___ WORKING DATA ___

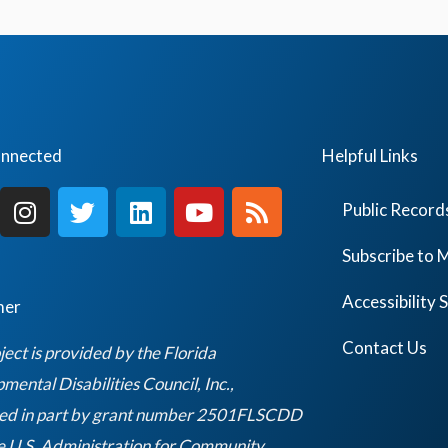
E
v
e
n
t
onnected
Helpful Links
s
I
T
L
Y
R
b
Public Record
n
w
i
o
s
y
s
i
n
u
s
Subscribe to M
L
t
t
k
t
o
a
t
e
u
Accessibility
mer
g
e
d
b
c
r
r
i
e
Contact Us
ject is provided by the Florida
a
a
n
ental Disabilities Council, Inc.,
t
m
ed in part by grant number 2501FLSCDD
i
e U.S. Administration for Community
o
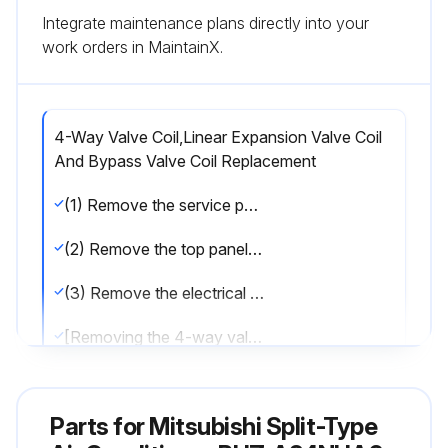
Integrate maintenance plans directly into your
work orders in MaintainX.
4-Way Valve Coil,Linear Expansion Valve Coil
And Bypass Valve Coil Replacement
(1) Remove the service panel. (See Figure 1)
(2) Remove the top panel. (See Figure 1)
(3) Remove the electrical parts box. (See Photo 3)
[Removing the 4-way valve coil]
(4) Remove 4-way valve coil fixing screw (M4 × 6).
Parts for
Mitsubishi Split-Type
(5) Remove the 4-way valve coil by sliding the coil toward you.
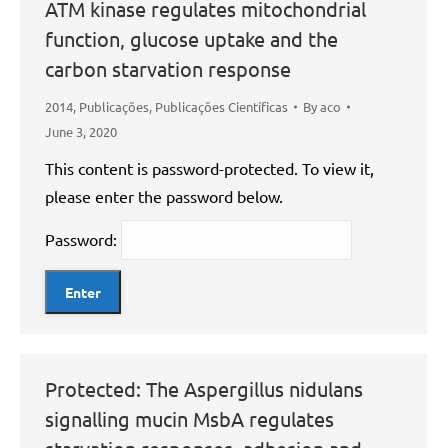
ATM kinase regulates mitochondrial
function, glucose uptake and the
carbon starvation response
2014
,
Publicações
,
Publicações Científicas
By
aco
June 3, 2020
This content is password-protected. To view it,
please enter the password below.
Password:
Protected: The Aspergillus nidulans
signalling mucin MsbA regulates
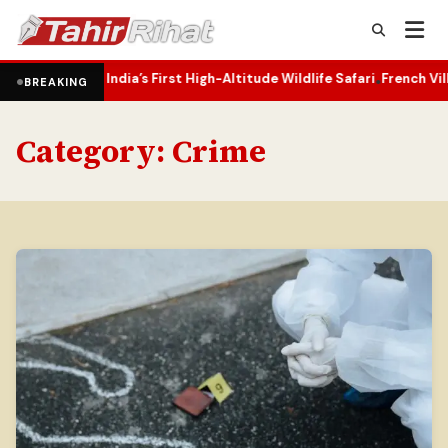
rs India’s First High-Altitude Wildlife Safari
French Village Rebuil
•
BREAKING
Category:
Crime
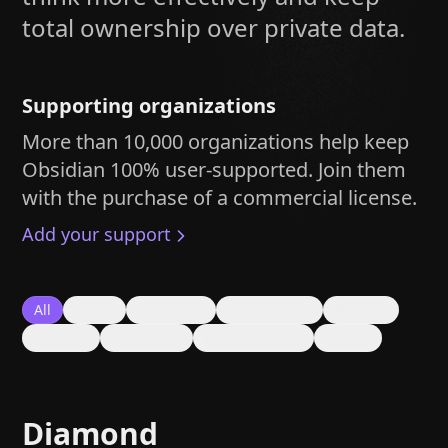
Help
About
total ownership over private data.
Blog
Discord
Changelog
Community
Roadmap
Security
Supporting organizations
Merch store
Privacy
More than 10,000 organizations help keep
Obsidian 100% user-supported. Join them
with the purchase of a commercial license.
Add your support
All
Cloud
Industrial
Government
Finance
Security
Consumer
Entertainment
Health
Diamond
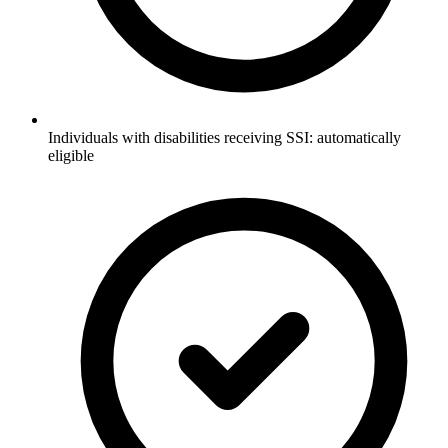
Individuals with disabilities receiving SSI: automatically
eligible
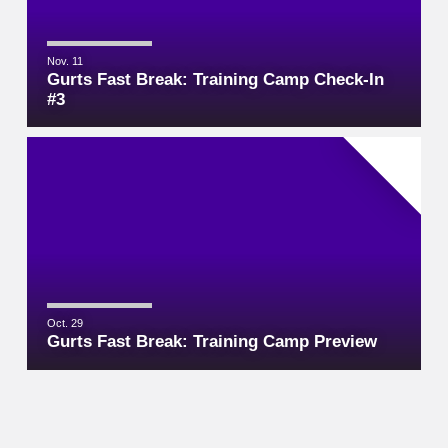
Nov. 11
Gurts Fast Break: Training Camp Check-In
#3
Oct. 29
Gurts Fast Break: Training Camp Preview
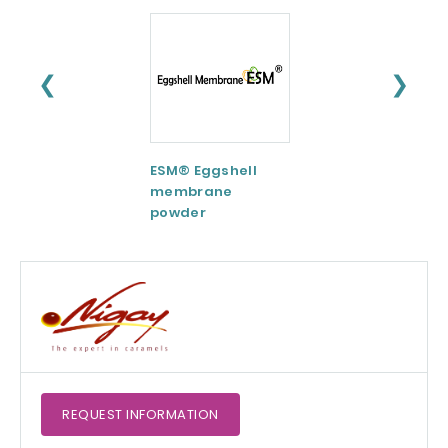
❮
❯
ESM® Eggshell
AquaCelle®
membrane
Omega-3
powder
REQUEST
INFORMATION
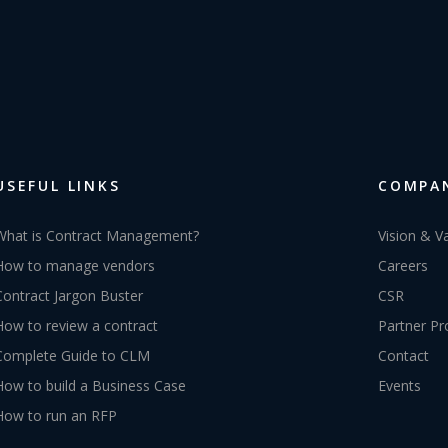
USEFUL LINKS
COMPA
What is Contract Management?
Vision & V
How to manage vendors
Careers
Contract Jargon Buster
CSR
How to review a contract
Partner P
Complete Guide to CLM
Contact
How to build a Business Case
Events
How to run an RFP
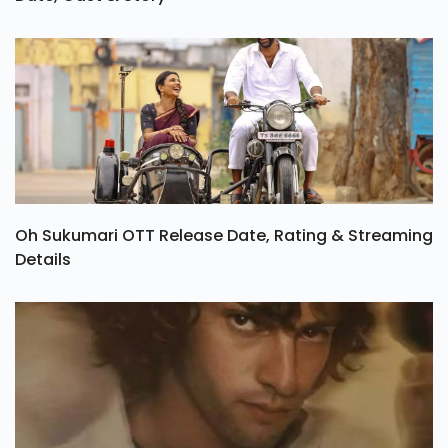
Oh Sukumari OTT Release Date, Rating & Streaming
Details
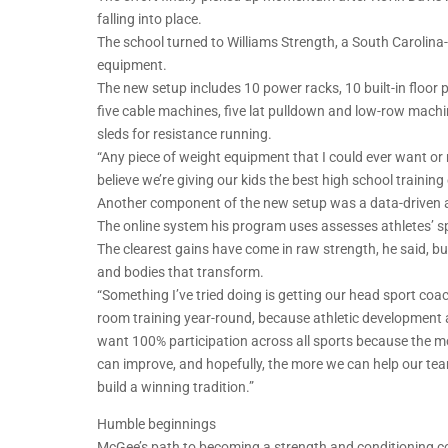
falling into place.
The school turned to Williams Strength, a South Caroli
equipment.
The new setup includes 10 power racks, 10 built-in floor p
five cable machines, five lat pulldown and low-row mach
sleds for resistance running.
“Any piece of weight equipment that I could ever want or n
believe we’re giving our kids the best high school trainin
Another component of the new setup was a data-driven ap
The online system his program uses assesses athletes’ s
The clearest gains have come in raw strength, he said, b
and bodies that transform.
“Something I’ve tried doing is getting our head sport coac
room training year-round, because athletic development a
want 100% participation across all sports because the 
can improve, and hopefully, the more we can help our te
build a winning tradition.”
Humble beginnings
McGee’s path to becoming a strength and conditioning c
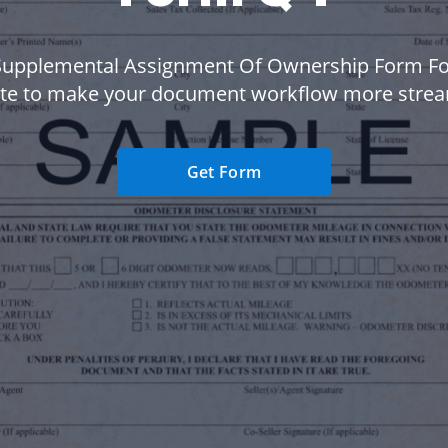
Supplemental Assignment Of Ownership Form F
te to make your document workflow more strea
Get Form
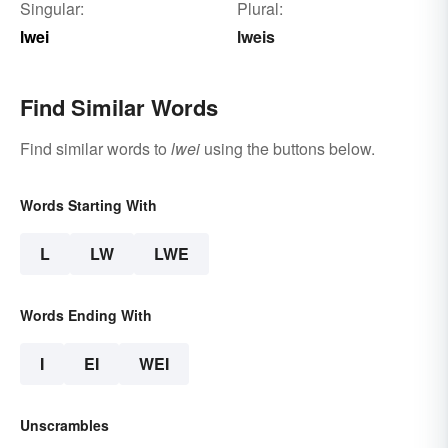
Singular:
Plural:
lwei
lweis
Find Similar Words
Find similar words to
lwei
using the buttons below.
Words Starting With
L
LW
LWE
Words Ending With
I
EI
WEI
Unscrambles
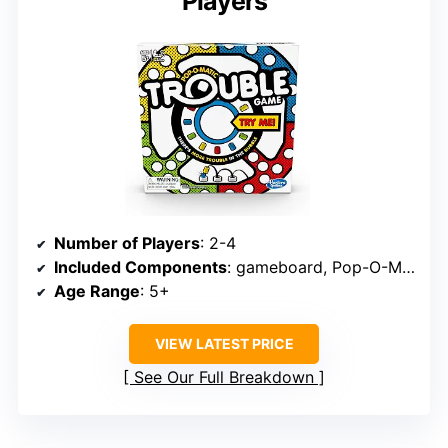
Players
Number of Players
: 2-4
Included Components
: gameboard, Pop-O-Matic die, 16 pegs
Age Range
: 5+
VIEW LATEST PRICE
See Our Full Breakdown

___

EXERCISE AIM ▸
Whenever the string "Figure" shows up in a line of the records, copy that line.

ANSWER TO THIS EXERCISE ▸
(1) Remove the service panel. (See Figure 1)
(2) Remove the top panel. (See Figure 1)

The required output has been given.